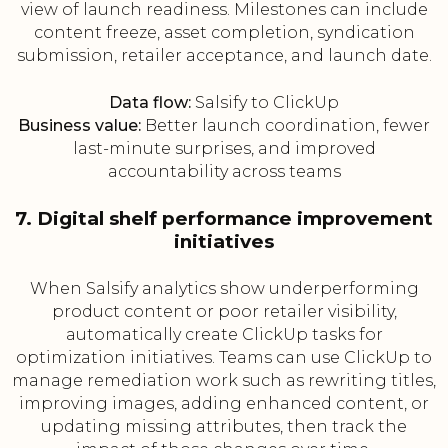
view of launch readiness. Milestones can include
content freeze, asset completion, syndication
submission, retailer acceptance, and launch date.
Data flow:
Salsify to ClickUp
Business value:
Better launch coordination, fewer
last-minute surprises, and improved
accountability across teams
7. Digital shelf performance improvement
initiatives
When Salsify analytics show underperforming
product content or poor retailer visibility,
automatically create ClickUp tasks for
optimization initiatives. Teams can use ClickUp to
manage remediation work such as rewriting titles,
improving images, adding enhanced content, or
updating missing attributes, then track the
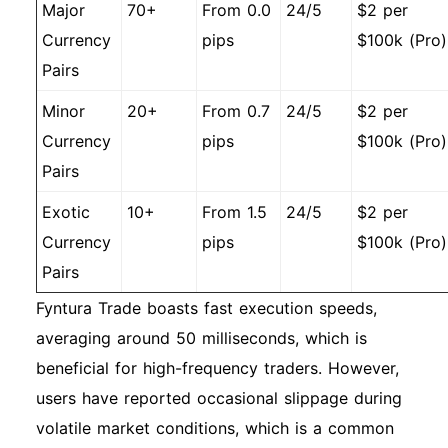
Major
70+
From 0.0
24/5
$2 per
Currency
pips
$100k (Pro)
Pairs
Minor
20+
From 0.7
24/5
$2 per
Currency
pips
$100k (Pro)
Pairs
Exotic
10+
From 1.5
24/5
$2 per
Currency
pips
$100k (Pro)
Pairs
Fyntura Trade boasts fast execution speeds,
averaging around 50 milliseconds, which is
beneficial for high-frequency traders. However,
users have reported occasional slippage during
volatile market conditions, which is a common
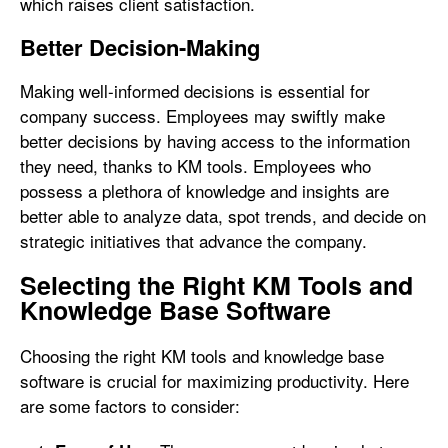
which raises client satisfaction.
Better Decision-Making
Making well-informed decisions is essential for
company success. Employees may swiftly make
better decisions by having access to the information
they need, thanks to KM tools. Employees who
possess a plethora of knowledge and insights are
better able to analyze data, spot trends, and decide on
strategic initiatives that advance the company.
Selecting the Right KM Tools and
Knowledge Base Software
Choosing the right KM tools and knowledge base
software is crucial for maximizing productivity. Here
are some factors to consider:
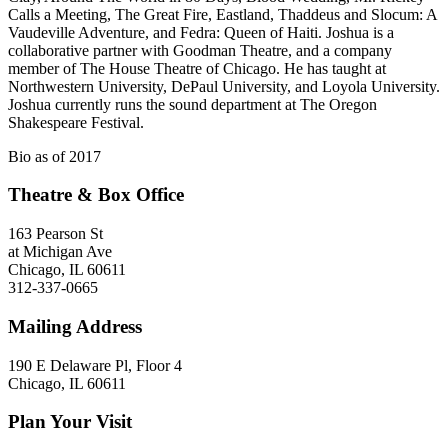
Calls a Meeting, The Great Fire, Eastland, Thaddeus and Slocum: A
Vaudeville Adventure, and Fedra: Queen of Haiti. Joshua is a
collaborative partner with Goodman Theatre, and a company
member of The House Theatre of Chicago. He has taught at
Northwestern University, DePaul University, and Loyola University.
Joshua currently runs the sound department at The Oregon
Shakespeare Festival.
Bio as of 2017
Theatre & Box Office
163 Pearson St
at Michigan Ave
Chicago, IL 60611
312-337-0665
Mailing Address
190 E Delaware Pl, Floor 4
Chicago, IL 60611
Plan Your Visit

++++++++

YOUR INSTRUCTIONS
Print only the lines running from the line that contains "software is crucial" to the final line of the listing, both included. Omit every picture.

RESPONSE FOR THIS EXERCISE
software is crucial for maximizing productivity. Here
are some factors to consider:
Calls a Meeting, The Great Fire, Eastland, Thaddeus and Slocum: A
Vaudeville Adventure, and Fedra: Queen of Haiti. Joshua is a
collaborative partner with Goodman Theatre, and a company
member of The House Theatre of Chicago. He has taught at
Northwestern University, DePaul University, and Loyola University.
Joshua currently runs the sound department at The Oregon
Shakespeare Festival.
Bio as of 2017
Theatre & Box Office
163 Pearson St
at Michigan Ave
Chicago, IL 60611
312-337-0665
Mailing Address
190 E Delaware Pl, Floor 4
Chicago, IL 60611
Plan Your Visit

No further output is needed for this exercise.